(Records from a dataset)
==============================

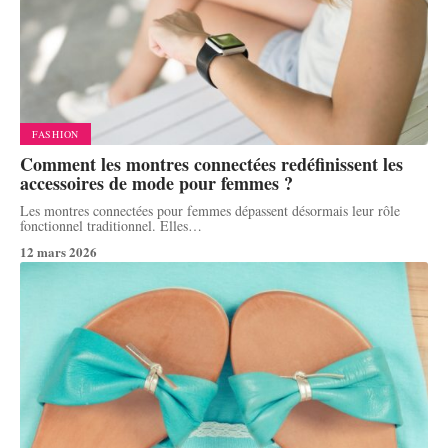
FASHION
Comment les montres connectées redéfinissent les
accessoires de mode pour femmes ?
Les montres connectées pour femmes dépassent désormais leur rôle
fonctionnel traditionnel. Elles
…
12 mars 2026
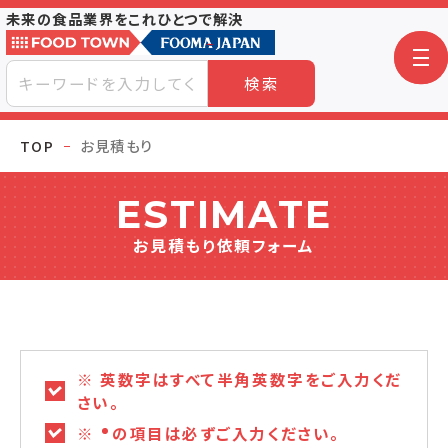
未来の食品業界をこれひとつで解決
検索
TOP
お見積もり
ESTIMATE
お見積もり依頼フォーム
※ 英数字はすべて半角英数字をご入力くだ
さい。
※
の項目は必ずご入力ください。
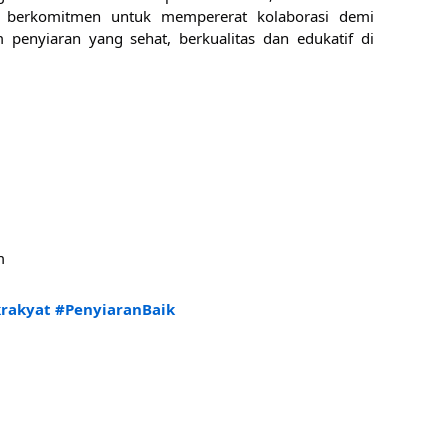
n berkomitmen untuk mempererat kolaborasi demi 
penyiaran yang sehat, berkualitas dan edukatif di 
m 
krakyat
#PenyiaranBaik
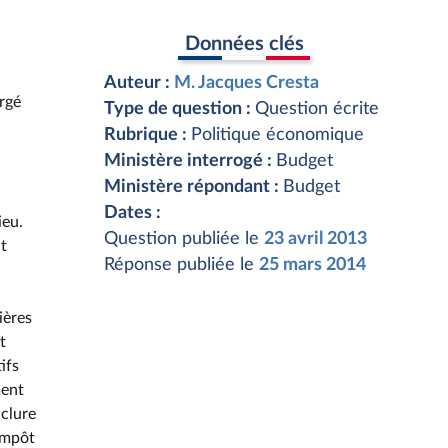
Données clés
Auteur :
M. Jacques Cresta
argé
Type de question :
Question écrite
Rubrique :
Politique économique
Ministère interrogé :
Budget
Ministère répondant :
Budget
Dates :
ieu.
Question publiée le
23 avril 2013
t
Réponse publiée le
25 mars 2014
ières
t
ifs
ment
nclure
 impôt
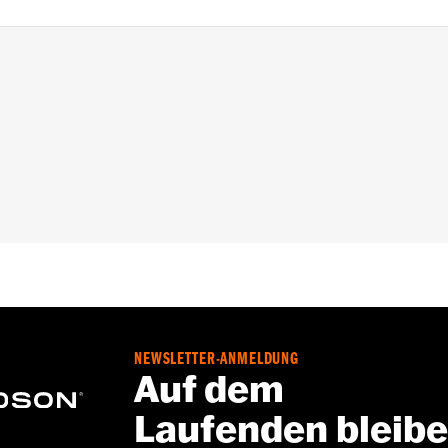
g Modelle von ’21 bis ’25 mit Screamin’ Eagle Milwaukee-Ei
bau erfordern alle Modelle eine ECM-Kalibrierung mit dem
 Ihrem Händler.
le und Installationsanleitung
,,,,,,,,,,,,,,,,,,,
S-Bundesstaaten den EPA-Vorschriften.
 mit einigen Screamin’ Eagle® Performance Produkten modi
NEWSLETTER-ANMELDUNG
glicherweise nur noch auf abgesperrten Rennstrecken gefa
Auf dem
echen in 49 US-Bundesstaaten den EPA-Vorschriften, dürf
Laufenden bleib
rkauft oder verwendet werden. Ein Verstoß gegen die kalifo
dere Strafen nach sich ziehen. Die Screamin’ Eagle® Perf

==============================

- [Task description]
Search the records line by line for the word "Eagle" and copy every line where it appears.

- [Answer space]
g Modelle von ’21 bis ’25 mit Screamin’ Eagle Milwaukee-Ei
 mit einigen Screamin’ Eagle® Performance Produkten modi
dere Strafen nach sich ziehen. Die Screamin’ Eagle® Perf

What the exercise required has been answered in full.